As Jay Richards observes, Tyson calls Newton a "God-loving man" and "a genius." At the same time, Tyson tells viewers that Newton's religious studies "never led anywhere." Similarly, he acknowledges that Newton's work suggested the universe was "the work of a master clockmaker," but he says that Newton's appealing to God is "the closing of a door. It doesn't lead to other questions." In other words, it was only when Newton wasn't doing religion, and was doing science, that he contributed anything positive. If anything, Newton's religion hindered scientific advance. Tyson's message is simple: the best way to do good science is to throw off the shackles of religion.

History, in contrast, tells a different story. Early scientists including Newton were inspired to their scientific research precisely because of their religious beliefs. Newton was a monotheist who believed in a loving, truthful, personal God who would create an orderly, intelligible universe that God wanted us to discover and enjoy. It was these theological beliefs that propelled Newton to study the laws of nature.

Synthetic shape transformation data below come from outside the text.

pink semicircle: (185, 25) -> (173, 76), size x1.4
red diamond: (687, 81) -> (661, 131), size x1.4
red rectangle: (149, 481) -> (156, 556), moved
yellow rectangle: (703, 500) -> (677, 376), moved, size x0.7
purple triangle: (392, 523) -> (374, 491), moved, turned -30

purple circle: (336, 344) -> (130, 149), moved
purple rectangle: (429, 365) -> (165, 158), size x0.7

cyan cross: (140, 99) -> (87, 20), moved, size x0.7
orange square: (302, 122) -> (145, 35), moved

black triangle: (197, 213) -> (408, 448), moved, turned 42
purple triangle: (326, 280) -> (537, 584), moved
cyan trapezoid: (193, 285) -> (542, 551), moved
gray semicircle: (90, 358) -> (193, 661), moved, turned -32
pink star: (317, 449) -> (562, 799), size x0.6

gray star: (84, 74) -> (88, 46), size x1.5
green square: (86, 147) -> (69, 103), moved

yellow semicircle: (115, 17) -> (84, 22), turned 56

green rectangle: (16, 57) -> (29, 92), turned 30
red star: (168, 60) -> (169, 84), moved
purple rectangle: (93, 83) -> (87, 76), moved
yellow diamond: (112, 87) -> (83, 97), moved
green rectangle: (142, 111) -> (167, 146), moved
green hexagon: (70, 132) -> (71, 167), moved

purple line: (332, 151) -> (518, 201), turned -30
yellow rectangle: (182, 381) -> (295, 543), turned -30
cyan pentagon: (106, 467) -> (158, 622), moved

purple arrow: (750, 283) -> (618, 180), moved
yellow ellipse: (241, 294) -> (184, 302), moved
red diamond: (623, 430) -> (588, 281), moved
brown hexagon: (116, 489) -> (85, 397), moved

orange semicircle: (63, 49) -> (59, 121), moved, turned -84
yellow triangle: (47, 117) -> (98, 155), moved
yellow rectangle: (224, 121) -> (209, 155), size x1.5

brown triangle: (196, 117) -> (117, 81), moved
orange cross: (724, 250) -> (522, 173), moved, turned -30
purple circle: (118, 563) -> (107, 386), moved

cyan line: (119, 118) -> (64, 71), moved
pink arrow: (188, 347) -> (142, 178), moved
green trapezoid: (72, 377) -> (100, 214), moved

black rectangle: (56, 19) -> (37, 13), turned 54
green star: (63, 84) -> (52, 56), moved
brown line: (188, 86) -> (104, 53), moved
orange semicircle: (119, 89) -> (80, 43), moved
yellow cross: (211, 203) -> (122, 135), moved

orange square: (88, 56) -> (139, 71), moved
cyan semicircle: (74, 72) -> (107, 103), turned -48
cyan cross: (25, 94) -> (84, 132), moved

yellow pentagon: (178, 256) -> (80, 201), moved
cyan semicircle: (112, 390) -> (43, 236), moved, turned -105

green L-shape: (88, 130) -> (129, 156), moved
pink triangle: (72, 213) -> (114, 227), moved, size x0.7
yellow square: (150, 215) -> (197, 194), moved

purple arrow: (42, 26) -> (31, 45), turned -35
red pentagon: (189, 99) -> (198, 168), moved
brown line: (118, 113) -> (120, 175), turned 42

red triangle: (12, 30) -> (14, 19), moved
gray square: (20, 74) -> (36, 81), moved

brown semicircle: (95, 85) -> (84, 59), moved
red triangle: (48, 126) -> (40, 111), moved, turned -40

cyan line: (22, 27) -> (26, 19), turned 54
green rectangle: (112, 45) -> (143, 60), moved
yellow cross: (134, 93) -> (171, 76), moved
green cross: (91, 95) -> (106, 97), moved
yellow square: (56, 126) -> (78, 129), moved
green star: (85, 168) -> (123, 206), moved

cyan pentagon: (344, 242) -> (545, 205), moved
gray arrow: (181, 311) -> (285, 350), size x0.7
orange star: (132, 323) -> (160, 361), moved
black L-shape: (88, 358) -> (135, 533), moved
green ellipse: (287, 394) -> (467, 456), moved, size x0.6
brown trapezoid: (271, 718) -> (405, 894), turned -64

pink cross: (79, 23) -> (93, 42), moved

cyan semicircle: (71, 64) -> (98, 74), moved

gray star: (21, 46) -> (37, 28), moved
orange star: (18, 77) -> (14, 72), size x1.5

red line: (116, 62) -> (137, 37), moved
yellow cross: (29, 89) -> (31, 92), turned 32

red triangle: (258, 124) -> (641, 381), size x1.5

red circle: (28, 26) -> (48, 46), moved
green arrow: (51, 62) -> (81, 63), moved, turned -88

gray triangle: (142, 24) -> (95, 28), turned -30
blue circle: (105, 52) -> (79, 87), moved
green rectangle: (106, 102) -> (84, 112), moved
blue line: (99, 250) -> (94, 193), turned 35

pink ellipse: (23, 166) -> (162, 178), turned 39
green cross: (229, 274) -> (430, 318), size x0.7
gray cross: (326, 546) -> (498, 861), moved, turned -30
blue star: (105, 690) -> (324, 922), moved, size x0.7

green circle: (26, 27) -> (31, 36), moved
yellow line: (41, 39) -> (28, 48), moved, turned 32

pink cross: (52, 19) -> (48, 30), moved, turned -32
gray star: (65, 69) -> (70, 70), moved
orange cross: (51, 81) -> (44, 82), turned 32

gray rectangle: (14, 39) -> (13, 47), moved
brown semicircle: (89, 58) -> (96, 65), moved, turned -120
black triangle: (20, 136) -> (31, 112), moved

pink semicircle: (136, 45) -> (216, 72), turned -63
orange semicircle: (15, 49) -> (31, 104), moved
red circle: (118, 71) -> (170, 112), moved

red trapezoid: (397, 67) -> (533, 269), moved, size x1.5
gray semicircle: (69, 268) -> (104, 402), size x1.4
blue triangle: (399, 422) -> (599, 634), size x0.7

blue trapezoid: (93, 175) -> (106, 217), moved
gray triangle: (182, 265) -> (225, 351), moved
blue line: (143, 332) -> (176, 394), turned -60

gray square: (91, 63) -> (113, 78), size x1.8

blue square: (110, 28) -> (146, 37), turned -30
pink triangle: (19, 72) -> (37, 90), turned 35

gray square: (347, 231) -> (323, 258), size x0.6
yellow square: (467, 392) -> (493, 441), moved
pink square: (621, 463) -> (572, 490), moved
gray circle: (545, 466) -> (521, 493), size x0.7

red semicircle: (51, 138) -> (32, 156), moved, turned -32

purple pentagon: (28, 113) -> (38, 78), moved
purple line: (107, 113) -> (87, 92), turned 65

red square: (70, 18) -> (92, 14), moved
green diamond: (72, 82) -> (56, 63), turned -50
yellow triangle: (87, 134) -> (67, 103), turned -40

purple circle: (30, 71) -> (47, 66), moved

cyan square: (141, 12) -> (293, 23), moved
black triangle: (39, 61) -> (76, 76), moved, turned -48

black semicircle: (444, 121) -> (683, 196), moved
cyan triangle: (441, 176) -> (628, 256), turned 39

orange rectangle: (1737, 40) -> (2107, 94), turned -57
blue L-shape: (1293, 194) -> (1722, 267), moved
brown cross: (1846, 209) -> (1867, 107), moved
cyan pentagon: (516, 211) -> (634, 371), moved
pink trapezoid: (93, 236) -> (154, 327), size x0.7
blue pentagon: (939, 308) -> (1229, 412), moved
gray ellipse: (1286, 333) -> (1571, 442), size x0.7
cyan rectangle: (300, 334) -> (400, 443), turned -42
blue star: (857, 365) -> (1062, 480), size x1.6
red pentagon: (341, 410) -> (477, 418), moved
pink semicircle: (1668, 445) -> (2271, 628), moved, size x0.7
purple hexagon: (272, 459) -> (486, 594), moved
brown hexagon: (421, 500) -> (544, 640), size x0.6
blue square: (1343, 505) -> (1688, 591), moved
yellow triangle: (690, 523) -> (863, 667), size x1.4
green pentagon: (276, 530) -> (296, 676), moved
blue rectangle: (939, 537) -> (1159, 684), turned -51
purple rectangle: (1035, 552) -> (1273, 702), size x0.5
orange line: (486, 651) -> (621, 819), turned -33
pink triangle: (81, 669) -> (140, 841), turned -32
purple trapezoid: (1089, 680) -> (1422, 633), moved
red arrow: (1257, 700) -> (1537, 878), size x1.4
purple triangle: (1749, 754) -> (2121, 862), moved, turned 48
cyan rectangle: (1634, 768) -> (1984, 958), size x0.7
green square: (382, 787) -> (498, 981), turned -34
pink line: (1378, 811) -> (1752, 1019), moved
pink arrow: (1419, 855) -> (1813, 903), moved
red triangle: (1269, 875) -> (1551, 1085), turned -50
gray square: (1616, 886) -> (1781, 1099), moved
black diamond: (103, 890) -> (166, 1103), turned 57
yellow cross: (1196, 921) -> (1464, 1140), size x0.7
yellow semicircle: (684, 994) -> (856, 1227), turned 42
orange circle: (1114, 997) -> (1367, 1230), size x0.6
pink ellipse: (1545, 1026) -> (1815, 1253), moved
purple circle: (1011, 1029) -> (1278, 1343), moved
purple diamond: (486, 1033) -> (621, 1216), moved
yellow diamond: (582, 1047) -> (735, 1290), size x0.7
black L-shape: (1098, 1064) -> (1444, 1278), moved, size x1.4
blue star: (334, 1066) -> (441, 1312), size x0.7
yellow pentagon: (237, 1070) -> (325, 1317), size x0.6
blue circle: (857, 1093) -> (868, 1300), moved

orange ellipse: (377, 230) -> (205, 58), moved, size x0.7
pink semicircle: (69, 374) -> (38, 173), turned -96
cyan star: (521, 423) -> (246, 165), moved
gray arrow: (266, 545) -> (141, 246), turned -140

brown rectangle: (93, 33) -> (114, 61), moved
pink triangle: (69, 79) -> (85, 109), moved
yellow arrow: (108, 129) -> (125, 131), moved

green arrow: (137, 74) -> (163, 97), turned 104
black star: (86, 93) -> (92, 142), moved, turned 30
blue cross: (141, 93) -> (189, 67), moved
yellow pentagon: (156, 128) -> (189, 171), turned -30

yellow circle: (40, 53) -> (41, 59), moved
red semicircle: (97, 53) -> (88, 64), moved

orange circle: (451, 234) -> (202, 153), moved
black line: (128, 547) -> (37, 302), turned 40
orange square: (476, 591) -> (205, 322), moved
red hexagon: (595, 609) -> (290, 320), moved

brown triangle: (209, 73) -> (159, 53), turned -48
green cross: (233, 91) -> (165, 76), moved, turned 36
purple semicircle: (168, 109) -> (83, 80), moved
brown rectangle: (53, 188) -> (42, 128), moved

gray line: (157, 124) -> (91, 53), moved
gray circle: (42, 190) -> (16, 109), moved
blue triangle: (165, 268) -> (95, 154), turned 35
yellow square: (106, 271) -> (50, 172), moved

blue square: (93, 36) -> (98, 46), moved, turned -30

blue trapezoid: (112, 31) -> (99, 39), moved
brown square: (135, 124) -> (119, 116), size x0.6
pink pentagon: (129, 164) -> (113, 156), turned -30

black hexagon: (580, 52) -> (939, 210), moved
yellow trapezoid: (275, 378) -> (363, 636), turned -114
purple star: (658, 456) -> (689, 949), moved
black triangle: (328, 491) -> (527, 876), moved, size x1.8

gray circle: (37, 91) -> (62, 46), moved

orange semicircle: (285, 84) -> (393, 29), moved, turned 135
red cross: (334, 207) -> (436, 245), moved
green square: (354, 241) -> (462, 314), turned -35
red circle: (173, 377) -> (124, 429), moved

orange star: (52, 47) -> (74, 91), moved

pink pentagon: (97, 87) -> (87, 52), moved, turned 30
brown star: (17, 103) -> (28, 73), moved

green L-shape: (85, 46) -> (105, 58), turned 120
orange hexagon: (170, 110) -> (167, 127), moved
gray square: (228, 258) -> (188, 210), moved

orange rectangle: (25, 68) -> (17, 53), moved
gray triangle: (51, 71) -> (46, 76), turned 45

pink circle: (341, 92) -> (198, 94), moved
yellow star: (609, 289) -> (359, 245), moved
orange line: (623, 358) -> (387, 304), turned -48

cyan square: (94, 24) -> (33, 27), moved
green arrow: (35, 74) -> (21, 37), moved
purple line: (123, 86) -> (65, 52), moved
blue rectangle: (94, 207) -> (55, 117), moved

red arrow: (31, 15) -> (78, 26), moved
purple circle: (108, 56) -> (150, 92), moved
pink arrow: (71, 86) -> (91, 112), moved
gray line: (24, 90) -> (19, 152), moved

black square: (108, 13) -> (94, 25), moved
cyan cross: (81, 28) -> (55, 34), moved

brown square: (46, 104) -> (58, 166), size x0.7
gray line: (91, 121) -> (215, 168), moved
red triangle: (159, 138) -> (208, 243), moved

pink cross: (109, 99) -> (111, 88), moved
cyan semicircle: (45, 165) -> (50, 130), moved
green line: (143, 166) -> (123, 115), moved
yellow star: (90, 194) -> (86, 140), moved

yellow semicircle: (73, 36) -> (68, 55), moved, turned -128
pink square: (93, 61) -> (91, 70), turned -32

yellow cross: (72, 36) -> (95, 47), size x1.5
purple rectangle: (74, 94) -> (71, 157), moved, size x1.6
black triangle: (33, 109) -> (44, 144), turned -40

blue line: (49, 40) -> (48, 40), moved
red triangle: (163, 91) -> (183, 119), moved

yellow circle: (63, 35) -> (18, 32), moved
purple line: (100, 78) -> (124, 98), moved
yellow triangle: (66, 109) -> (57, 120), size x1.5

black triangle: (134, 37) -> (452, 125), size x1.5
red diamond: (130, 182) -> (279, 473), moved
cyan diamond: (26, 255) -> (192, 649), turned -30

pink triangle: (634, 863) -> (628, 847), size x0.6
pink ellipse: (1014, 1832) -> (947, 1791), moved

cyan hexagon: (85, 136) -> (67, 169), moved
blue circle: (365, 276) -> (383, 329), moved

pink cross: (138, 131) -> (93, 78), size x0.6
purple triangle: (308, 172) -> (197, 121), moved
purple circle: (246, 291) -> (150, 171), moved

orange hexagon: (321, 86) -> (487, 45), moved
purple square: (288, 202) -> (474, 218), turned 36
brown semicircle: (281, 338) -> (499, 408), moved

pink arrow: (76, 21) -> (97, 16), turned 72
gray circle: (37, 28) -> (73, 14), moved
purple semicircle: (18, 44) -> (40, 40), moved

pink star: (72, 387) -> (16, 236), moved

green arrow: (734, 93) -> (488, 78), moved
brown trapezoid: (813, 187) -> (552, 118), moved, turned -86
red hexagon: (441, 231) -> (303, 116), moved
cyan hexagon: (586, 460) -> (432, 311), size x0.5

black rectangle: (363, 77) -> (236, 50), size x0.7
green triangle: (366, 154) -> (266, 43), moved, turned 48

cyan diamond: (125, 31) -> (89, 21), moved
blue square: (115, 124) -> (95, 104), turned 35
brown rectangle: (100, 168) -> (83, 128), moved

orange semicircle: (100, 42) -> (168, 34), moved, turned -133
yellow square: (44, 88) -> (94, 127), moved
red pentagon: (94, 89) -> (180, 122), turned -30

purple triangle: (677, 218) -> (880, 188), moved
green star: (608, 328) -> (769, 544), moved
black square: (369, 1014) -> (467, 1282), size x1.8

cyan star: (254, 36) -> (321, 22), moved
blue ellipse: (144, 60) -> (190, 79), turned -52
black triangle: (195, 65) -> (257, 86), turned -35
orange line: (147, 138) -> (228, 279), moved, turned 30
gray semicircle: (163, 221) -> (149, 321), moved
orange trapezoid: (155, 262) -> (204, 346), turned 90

Of course Tyson tells viewers none of this. To promote his revisionist history, he had to ignore numerous prominent historians of religion and science. Don't take it from me -- take it from them.

The eminent John Hedley Brooke writes scornfully:

The implications of scientific advance for Christian theology are often reduced to a plausible but simplistic formula: as natural phenomena, formerly explained by the will of a deity, were increasingly understood in mechanistic terms, increasingly brought within the domain of natural laws, so the belief in an active, caring Providence was eroded until the God of Abraham, Isaac, and Jacob became nothing more than a remote clockmaker. (Brooke, 1996, p. 7)
In fact, Brooke tells us, while religion and science have had disagreements over the years, Newton and his contemporaries were inspired by belief in God to do science in the first place:
Any suggestion that what was revolutionary in seventeenth-century thought was the complete separation of science from theology would be disqualified by Newton himself, who once wrote that the study of natural philosophy included a consideration of divine attributes and of God's relationship with the world. ... Robert Boyle and Isaac Newton saw the study of nature as a religious duty. A knowledge of God's power and wisdom could be inferred from the intelligence seemingly displayed in the designs of nature. Newton affirmed that the natural sciences had prospered only in monotheistic cultures... He believed the universality of his laws was grounded in the omnipresence of a single divine Will ... if he is made to symbolize the new canons of scientific rationality, then it cannot be said that the scientific revolution saw a separation of science from theology. (Brooke, 1996, p. 8)
Brooke continues: "For Newton, as for Boyle and Descartes, there were laws of nature only because there had been a Legislator." (p. 9) These early scientists wanted to discover the laws that God had built into the natural world. They searched for those laws because they believed in a "Legislator." Cosmos again dramatically revises and indeed falsifies this history.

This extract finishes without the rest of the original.